December 20, 0900 CET
Lange announces the replacement for the 11 year old Datograph with a new and improved Datograph. I attended the launch event in Dresden, and managed to spend a full morning with the watch, photographing, examining, pondering. Here are the exclusive live photographs and my personal impressions.
Reinventing classics is an activity fraught in danger. If one does a good job, credit goes to the creator of the original. If one does not do a good job, stretching the classic a bit too far…tongues will wag. Who does he think he is, to attempt to improve on the perfect?
I applaud the folks at Lange for attempting to revise, reinvent, reinterprete one of their own classics – the Datograph. The Datograph was unveiled in 1999, and hailed as the best chronograph ever made. I am one of the big fans, having written one of the first reviews of the Datograph in November 1999, and owning it since. And I will let the cat out of the bag early by announcing that in the eyes of this old Datograph fan, they did a great job.
So what is changed?
First noticable change is the size of the case. Enlarged from 39mm to 41mm. Not too large. But sufficient to make it current. On my wrist, it fits beautifully.

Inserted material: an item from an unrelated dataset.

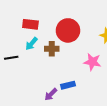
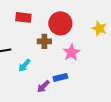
cyan arrow: (31, 44) -> (24, 65), moved
pink star: (92, 62) -> (71, 52), moved, turned 30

More importantly, the thickness remains unchanged at 13.1mm, making the watch even more wearable. Take a closer look:
Second, like most things Lange does, this is not without reason, or just for aestetics. The enlarged case also holds a new movement. Now caliber L951.6, which houses a larger and more powerful mainspring. The movement has now an increased power reserve of 60 hours, up from the older movement’s 36 hours. This is a nice update.
Third, one spies on the dial, a Auf/Ab indicator. At 6 o’clock, it tells the tale of the mainspring. Some may not be fans, but I do like the little touch of the red tail at the end of the power reserve. And that the power reserve hand is actually an applique on a turning disk.
Fourth, simplified hour markers. The Roman numerals II, VI, and X have been replaced, and the hours are now marked with rhodiumed gold batons.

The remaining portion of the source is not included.